— Problem to solve —
In this exercise, write out the data word for word and leave every image out.

— Data shown —

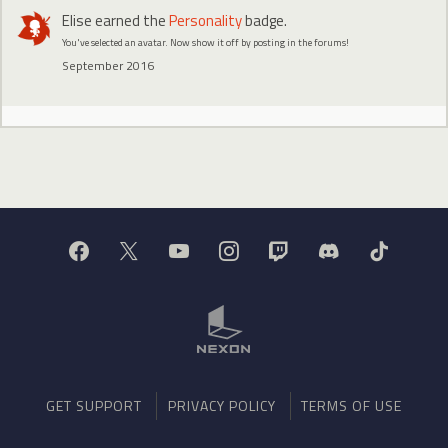
Elise
earned the
Personality
badge.
You've selected an avatar. Now show it off by posting in the forums!
September 2016
GET SUPPORT
PRIVACY POLICY
TERMS OF USE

— Result below —
Elise
earned the
Personality
badge.
You've selected an avatar. Now show it off by posting in the forums!
September 2016
GET SUPPORT
PRIVACY POLICY
TERMS OF USE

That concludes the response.